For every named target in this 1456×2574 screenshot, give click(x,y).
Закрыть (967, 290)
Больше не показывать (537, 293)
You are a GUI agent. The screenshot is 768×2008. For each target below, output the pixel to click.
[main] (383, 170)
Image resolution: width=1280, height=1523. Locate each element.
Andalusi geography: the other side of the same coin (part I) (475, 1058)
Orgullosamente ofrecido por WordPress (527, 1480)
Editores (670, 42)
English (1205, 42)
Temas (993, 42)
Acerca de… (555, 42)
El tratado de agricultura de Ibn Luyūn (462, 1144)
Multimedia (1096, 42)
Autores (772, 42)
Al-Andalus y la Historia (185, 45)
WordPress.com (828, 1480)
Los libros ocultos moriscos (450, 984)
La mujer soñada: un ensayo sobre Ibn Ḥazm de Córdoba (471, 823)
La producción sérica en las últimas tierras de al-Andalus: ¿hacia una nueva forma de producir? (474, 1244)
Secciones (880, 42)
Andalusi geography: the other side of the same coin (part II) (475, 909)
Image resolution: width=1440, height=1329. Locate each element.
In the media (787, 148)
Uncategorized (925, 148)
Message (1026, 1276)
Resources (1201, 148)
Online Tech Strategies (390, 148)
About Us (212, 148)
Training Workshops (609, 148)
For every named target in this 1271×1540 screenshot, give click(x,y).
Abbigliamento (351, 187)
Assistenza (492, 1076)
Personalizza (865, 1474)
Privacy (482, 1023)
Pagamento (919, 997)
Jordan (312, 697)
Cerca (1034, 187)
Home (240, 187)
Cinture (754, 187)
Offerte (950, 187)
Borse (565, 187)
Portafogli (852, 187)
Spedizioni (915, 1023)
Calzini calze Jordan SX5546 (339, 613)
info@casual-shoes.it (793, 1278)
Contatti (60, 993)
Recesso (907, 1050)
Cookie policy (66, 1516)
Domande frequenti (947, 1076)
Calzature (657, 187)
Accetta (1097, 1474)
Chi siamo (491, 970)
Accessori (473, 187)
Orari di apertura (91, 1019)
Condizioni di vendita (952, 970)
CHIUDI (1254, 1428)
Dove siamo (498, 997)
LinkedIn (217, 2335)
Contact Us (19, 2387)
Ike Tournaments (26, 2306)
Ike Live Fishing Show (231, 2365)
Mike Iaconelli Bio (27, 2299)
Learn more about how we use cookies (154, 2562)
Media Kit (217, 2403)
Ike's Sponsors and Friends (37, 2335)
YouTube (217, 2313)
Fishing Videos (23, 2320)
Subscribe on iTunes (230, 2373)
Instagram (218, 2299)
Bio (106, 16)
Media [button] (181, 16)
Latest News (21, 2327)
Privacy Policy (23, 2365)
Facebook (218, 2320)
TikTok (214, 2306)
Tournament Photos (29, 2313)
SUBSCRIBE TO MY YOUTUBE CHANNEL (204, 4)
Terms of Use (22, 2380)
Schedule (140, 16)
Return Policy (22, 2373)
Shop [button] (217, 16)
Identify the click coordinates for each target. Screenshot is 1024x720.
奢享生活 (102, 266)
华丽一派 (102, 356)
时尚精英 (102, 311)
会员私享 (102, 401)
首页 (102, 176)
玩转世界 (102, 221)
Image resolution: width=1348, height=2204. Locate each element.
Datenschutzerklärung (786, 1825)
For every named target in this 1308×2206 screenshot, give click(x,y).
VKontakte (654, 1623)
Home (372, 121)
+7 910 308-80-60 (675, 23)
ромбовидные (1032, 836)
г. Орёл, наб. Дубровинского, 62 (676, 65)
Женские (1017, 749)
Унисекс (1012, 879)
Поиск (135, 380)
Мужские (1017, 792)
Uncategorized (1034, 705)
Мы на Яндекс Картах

++++

__Try it__:
Retype the records above, but only those lines that fall between the line containing "Contatti (60, 993)" and the line containing "Ike's Sponsors and Friends (37, 2335)", with both of those lines included, exactly as written.

__Exercise result__:
Contatti (60, 993)
Recesso (907, 1050)
Cookie policy (66, 1516)
Domande frequenti (947, 1076)
Calzature (657, 187)
Accetta (1097, 1474)
Chi siamo (491, 970)
Accessori (473, 187)
Orari di apertura (91, 1019)
Condizioni di vendita (952, 970)
CHIUDI (1254, 1428)
Dove siamo (498, 997)
LinkedIn (217, 2335)
Contact Us (19, 2387)
Ike Tournaments (26, 2306)
Ike Live Fishing Show (231, 2365)
Mike Iaconelli Bio (27, 2299)
Learn more about how we use cookies (154, 2562)
Media Kit (217, 2403)
Ike's Sponsors and Friends (37, 2335)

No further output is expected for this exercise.